Those are actually pretty funny prices. lol


----------



## GTX63 (Apr 12, 2012)

You know the letterhead logo at the top of their price list actually looks a lot like Mickey Mouse.


----------



## JDRM (Apr 16, 2012)

Stateline said:


> The good the bad the ugly prices?? anyone?


You hit it right on, ugly prices.....


----------



## Stateline (Jan 3, 2013)

I must say thought regardless, its nice the actually post their pricing.


----------



## ontimepres (Jan 4, 2013)

The name "nationwide" REO seems to conflict with the price list ...


----------



## Splinterpicker (Apr 18, 2012)

68W30 said:


> tell em go pound salt


Pack sand ??

Those prices are an insult


----------



## BRADSConst (Oct 2, 2012)

Stateline said:


> The good the bad the ugly prices?? anyone?


 
After looking at the price sheet, I see the bad and fugly (f is intended, not a typo). So where is the good???


----------



## ADP LLC (May 15, 2012)

Here's who's coming at those prices...


----------



## REO2Rentals (Sep 18, 2012)

ADP LLC said:


> Here's who's coming at those prices...


GO GREEN! :lol::lol:


----------



## STARBABY (Apr 12, 2012)

what a joke!


----------



## Craigslist Hack (Jun 14, 2012)

Looks like standard run of the mill regional pricing.

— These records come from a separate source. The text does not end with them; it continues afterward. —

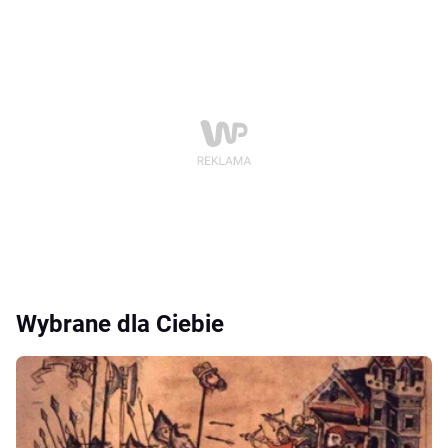
Wybrane dla Ciebie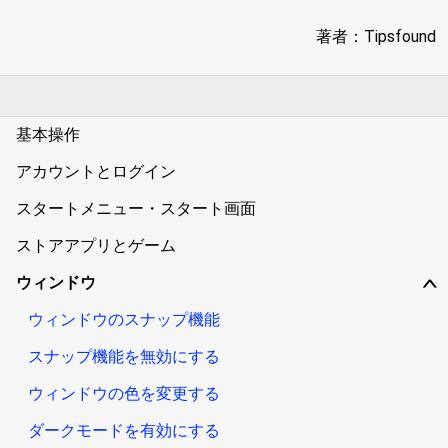
著者：Tipsfound
基本操作
アカウントとログイン
スタートメニュー・スタート画面
ストアアプリとゲーム
ウィンドウ
∨
ウィンドウのスナップ機能
スナップ機能を無効にする
ウィンドウの色を変更する
ダークモードを有効にする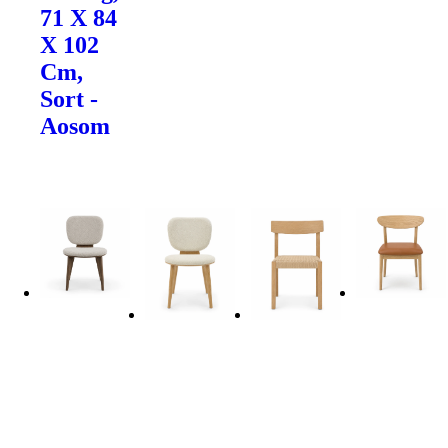
71 X 84
X 102
Cm,
Sort -
Aosom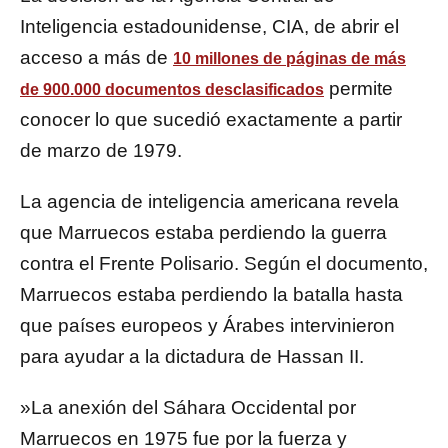
Inteligencia estadounidense, CIA, de abrir el
acceso a más de
10 millones de páginas de más
permite
de 900.000 documentos desclasificados
conocer lo que sucedió exactamente a partir
de marzo de 1979.
La agencia de inteligencia americana revela
que Marruecos estaba perdiendo la guerra
contra el Frente Polisario. Según el documento,
Marruecos estaba perdiendo la batalla hasta
que países europeos y Árabes intervinieron
para ayudar a la dictadura de Hassan II.
»La anexión del Sáhara Occidental por
Marruecos en 1975 fue por la fuerza y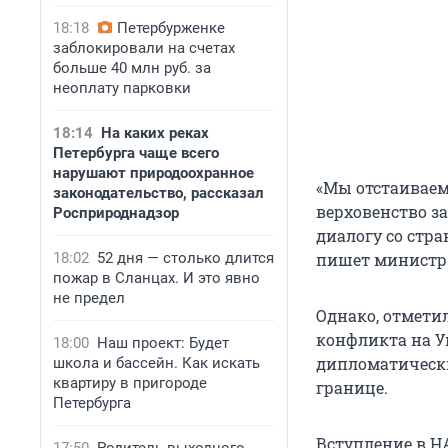
18:18
Петербурженке
заблокировали на счетах
больше 40 млн руб. за
неоплату парковки
18:14
На каких реках
Петербурга чаще всего
нарушают природоохранное
«Мы отстаиваем
законодательство, рассказал
верховенство за
Росприроднадзор
диалогу со стр
18:02
52 дня — столько длится
пишет министр
пожар в Сланцах. И это явно
не предел
Однако, отмети
конфликта на У
18:00
Наш проект: Будет
дипломатически
школа и бассейн. Как искать
квартиру в пригороде
границе.
Петербурга
Вступление в Н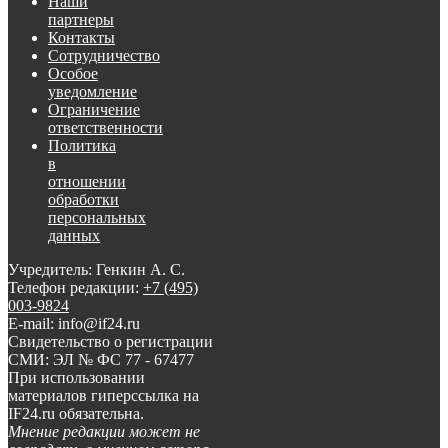
Наши
партнеры
Контакты
Сотрудничество
Особое
уведомление
Ограничение
ответственности
Политика
в
отношении
обработки
персональных
данных
Учредитель: Генкин А. С.
Телефон редакции:
+7 (495)
003-9824
E-mail: info@if24.ru
Свидетельство о регистрации
СМИ: ЭЛ № ФС 77 - 67477
При использовании
материалов гиперссылка на
IF24.ru обязательна.
Мнение редакции может не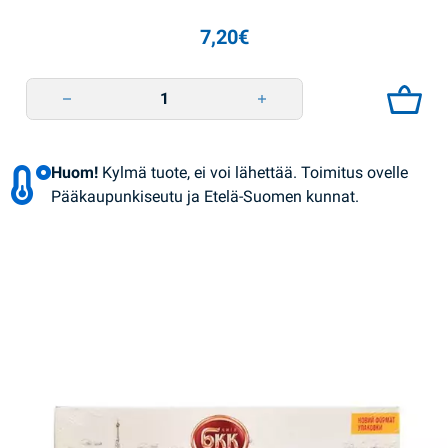
7,20
€
Syrnyky 500g Ukrainka quantity
Huom!
Kylmä tuote, ei voi lähettää. Toimitus ovelle
Pääkaupunkiseutu ja Etelä-Suomen kunnat.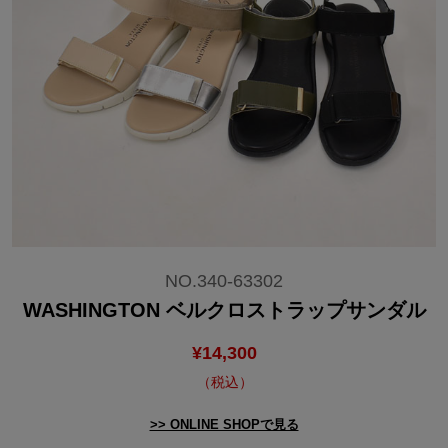
NO.340-63302
WASHINGTON ベルクロストラップサンダル
¥
14,300
（税込）
>> ONLINE SHOPで見る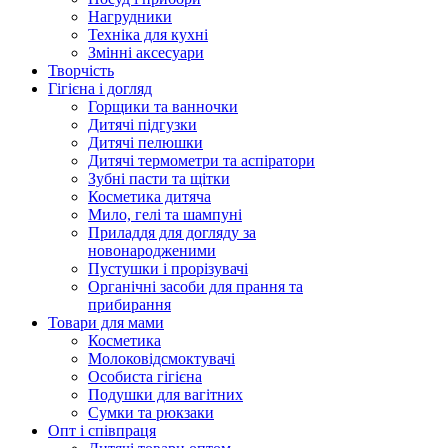
Нагрудники
Техніка для кухні
Змінні аксесуари
Творчість
Гігієна і догляд
Горщики та ванночки
Дитячі підгузки
Дитячі пелюшки
Дитячі термометри та аспіратори
Зубні пасти та щітки
Косметика дитяча
Мило, гелі та шампуні
Приладдя для догляду за
новонародженими
Пустушки і прорізувачі
Органічні засоби для прання та
прибирання
Товари для мами
Косметика
Молоковідсмоктувачі
Особиста гігієна
Подушки для вагітних
Сумки та рюкзаки
Опт і співпраця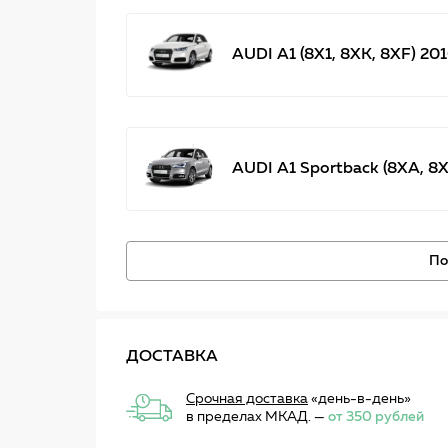
AUDI A1 (8X1, 8XK, 8XF) 201
AUDI A1 Sportback (8XA, 8XF
По
ДОСТАВКА
Срочная доставка
«день-в-день»
в пределах МКАД. —
от 350 рублей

A2Z, HMBI, PK Management, and a number of others are using roughly the same pricing and they are nationals.

I don't know how anyone would expect it to be better based on what the nationals pay. It can't be better from a regional.

Nationals only want to talk to companies that offer whole state coverage (regionals) these days so there is kind of a circle of life thing happening here.


----------



## Cleanupman (Nov 23, 2012)

WOW!!!!
And I thought Nationwide was on your side........


----------